Timeshares can be wonderful things but it is almost never a good idea to buy from the developer.

Best of luck and be happy you found a way to get out before its too late.


----------



## Rent_Share (Feb 7, 2013)

One seller conveniently placed the all documents on a CD, not everyone brings a computer on vacation.


----------



## LannyPC (Feb 7, 2013)

nctsnewbies said:


> They seem like a decent company with a lot of good things going for them. They just have some really poor customer service issues, and kinks I would like to see worked out before I buy from them later on maybe.



It's not really a matter of if FHG is a good company or not.  The issue is that almost any purchase from the developer at a timeshare presentation is way overpriced.

As Winnipisogeee stated, you can probably get the exact same thing on E-bay and elsewhere for $1 or so.

When you received the offer to attend the presentation in exchange for some sort of gift (cash, tickets, gift card, etc.), were you actually contemplating buying a timeshare?  If not, then I recommend you read these boards carefully for at least a few months and weigh all the pros and cons carefully before deciding to buy.  You may even want to consider renting first to see if timesharing will be for you.


----------



## Passepartout (Feb 7, 2013)

Rescind ASAP. Not that it isn't a great deal, but at least learn about their operation in particular and timeshares in general. You wouldn't make such a major purchase with ongoing- and increasing- costs without being fully informed, so don't do it with a timeshare.

The information- including the address of where to send a rescission letter will be in the packet, but probably not prominently. Look toward the end in the small print.

You don't need anything fancy, just: I/We _________ wish to exercise our right of rescission on contract #_______ dated _______

Signed ______________ (both people who signed the original contract).

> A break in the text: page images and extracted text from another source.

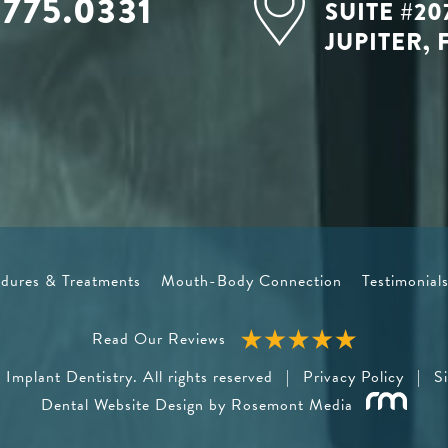
.775.0331
SUITE #20
JUPITER, 
dures & Treatments
Mouth-Body Connection
Testimonial
Read Our Reviews
Implant Dentistry. All rights reserved
|
Privacy Policy
|
S
Dental Website Design
by Rosemont Media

Send it certified w/return receipt.

Best wishes, and Welcome to TUG. We generally like and use our timeshares, but learn first, buy later- if at all, and buy resale.

Jim Ricks


----------



## lcml11 (Feb 7, 2013)

LannyPC said:


> It's not really a matter of if FHG is a good company or not.  The issue is that almost any purchase from the developer at a timeshare presentation is way overpriced.
> 
> As Winnipisogeee stated, you can probably get the exact same thing on E-bay and elsewhere for $1 or so.
> 
> When you received the offer to attend the presentation in exchange for some sort of gift (cash, tickets, gift card, etc.), were you actually contemplating buying a timeshare?  If not, then I recommend you read these boards carefully for at least a few months and weigh all the pros and cons carefully before deciding to buy.  You may even want to consider renting first to see if timesharing will be for you.



Pluged them into E-Bay, I did not see any of thier timeshares show up for re-sale.  The link below is their site, they indicate they are a upper end provider for timeshares.  If you like the system and the location(s) involved with your purchase, you are good to go.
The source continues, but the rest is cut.